3. No one talked to anyone. At campaign speeches in the US, the press, having heard Senator Hiram Q. Buttfuzz give his stump for the 29th time, immediately scatter and vox pop the audience. It’s a lot of effort to get little, because many people simply repeat TV media memes. But you usually get enough that other things emerge — whole seams of opinion not registered by the mainstream media, local issues that will determine the race in that seat, something everyone knows about the local candidate but can’t be published because it is too scurrilous, but it tells you why a supposed frontrunner is going to lose.

On the Australian press buses, I have rarely seen the press pack do this with any application.
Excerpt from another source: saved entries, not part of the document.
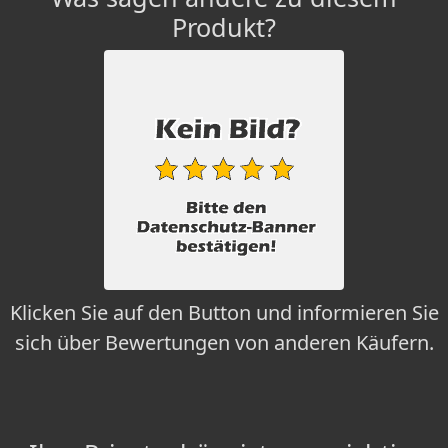
Produkt?
Klicken Sie auf den Button und informieren Sie
sich über Bewertungen von anderen Käufern.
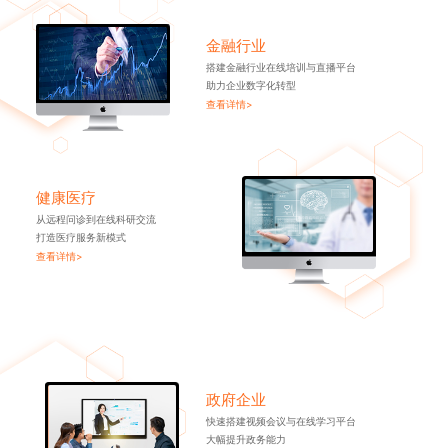
金融行业
搭建金融行业在线培训与直播平台
助力企业数字化转型
查看详情>
健康医疗
从远程问诊到在线科研交流
打造医疗服务新模式
查看详情>
政府企业
快速搭建视频会议与在线学习平台
大幅提升政务能力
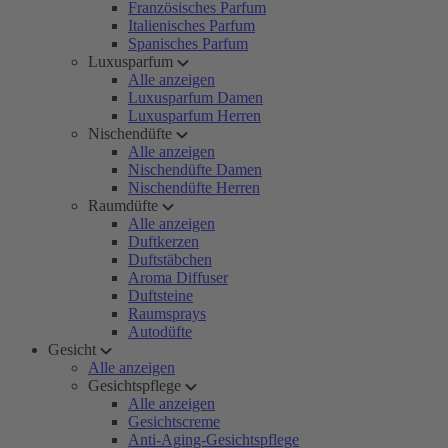
Französisches Parfum
Italienisches Parfum
Spanisches Parfum
Luxusparfum
Alle anzeigen
Luxusparfum Damen
Luxusparfum Herren
Nischendüfte
Alle anzeigen
Nischendüfte Damen
Nischendüfte Herren
Raumdüfte
Alle anzeigen
Duftkerzen
Duftstäbchen
Aroma Diffuser
Duftsteine
Raumsprays
Autodüfte
Gesicht
Alle anzeigen
Gesichtspflege
Alle anzeigen
Gesichtscreme
Anti-Aging-Gesichtspflege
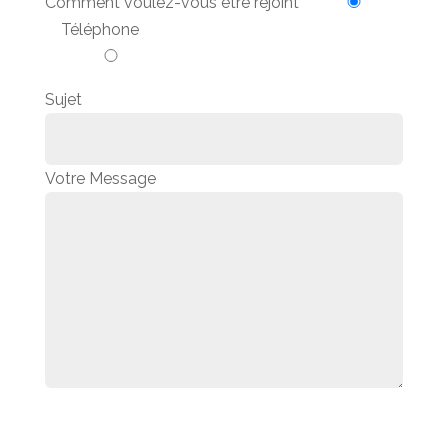
Comment voulez-vous être rejoint
Téléphone
Sujet
Votre Message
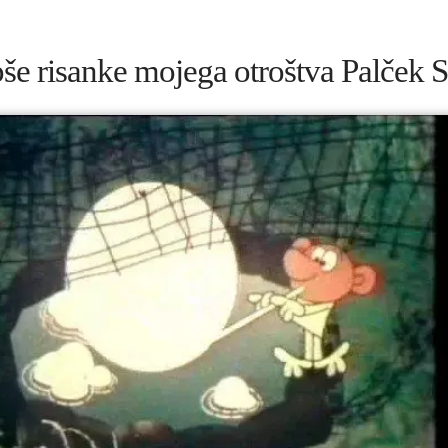
še risanke mojega otroštva Palček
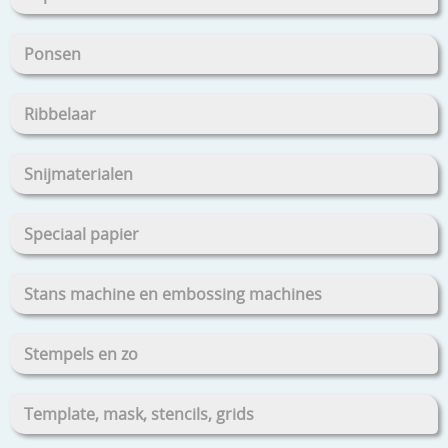
Ponsen
Ribbelaar
Snijmaterialen
Speciaal papier
Stans machine en embossing machines
Stempels en zo
Template, mask, stencils, grids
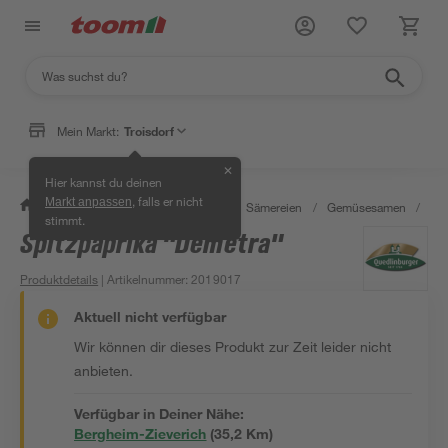
Mein Markt:
Troisdorf
✕
Hier kannst du deinen
, falls er nicht
Markt anpassen
/
Garten & Freizeit
/
Pflanzen
/
Sämereien
/
Gemüsesamen
/
Spi
stimmt.
Spitzpaprika "Demetra"
Produktdetails
| Artikelnummer
:
2019017
Aktuell nicht verfügbar
Wir können dir dieses Produkt zur Zeit leider nicht
anbieten.
Verfügbar in Deiner Nähe:
Bergheim-Zieverich
(
35,2
 Km)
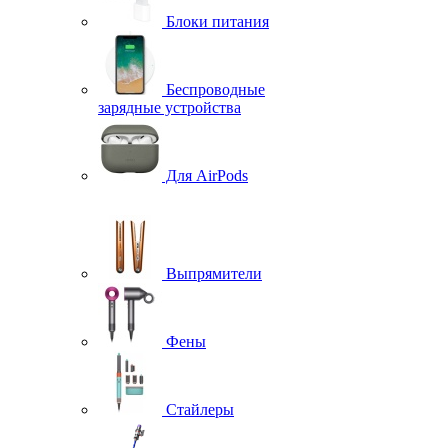
Блоки питания
Беспроводные
зарядные устройства
Для AirPods
Выпрямители
Фены
Стайлеры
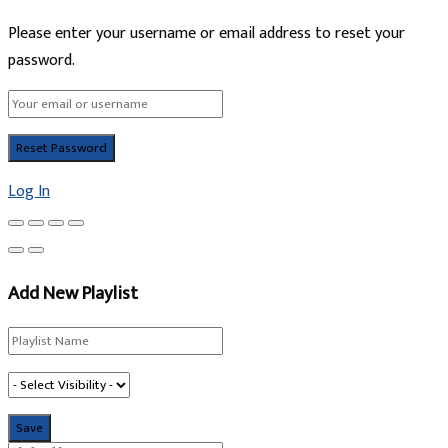
Please enter your username or email address to reset your
password.
Log In
Add New Playlist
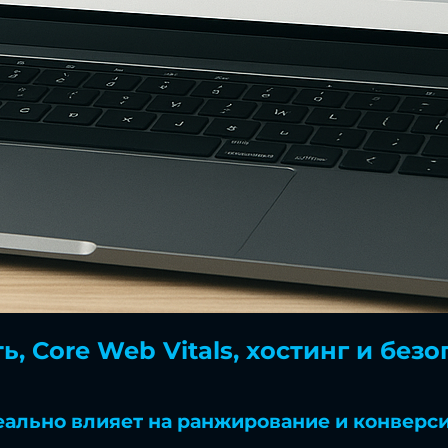
ь, Core Web Vitals, хостинг и без
 реально влияет на ранжирование и конверс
They’re simply concerned with following the candidate, getting down the announceable, and being there if she/he happens to get egged/pied/shot. Were their editors to give them space to report on how the candidates were actually received, and by what sort of people, a different story would emerge. This time around, it would have been much clearer by polling day how unimpressed people were with Turnbull personally — and how much they departed from the approved view of Shorten.

4. Pooling questions. The refusal to pool questions by the travelling pack is bizarre. At each stop, two dozen journos try to get a question in — the answer to which everyone else will have access to anyway. The prize is prestige in a tribalised situation. If groups of journos pooled an agreed-upon question sequence, the pollies would be unable to deflect them by giving new journos the call for the next question — which has the added advantage of making themselves look pluralist.

5. But, of course, this is all abstract. The reason the media gets it wrong is not because of the many journos doing honest reporting and analysis. It’s because the largest news organisation in the country is a propaganda outfit, run as one, using honest reportage to pack around a series of stories designed to have political effect. On every bus, News Corp has at least one operative looking for the worst angle from a Labor appearance, no matter how good, and the best angle from a Liberal appearance, no matter how bad. The reason it appears that the media didn’t get it this time — as opposed to last time — is because this time, that didn’t work.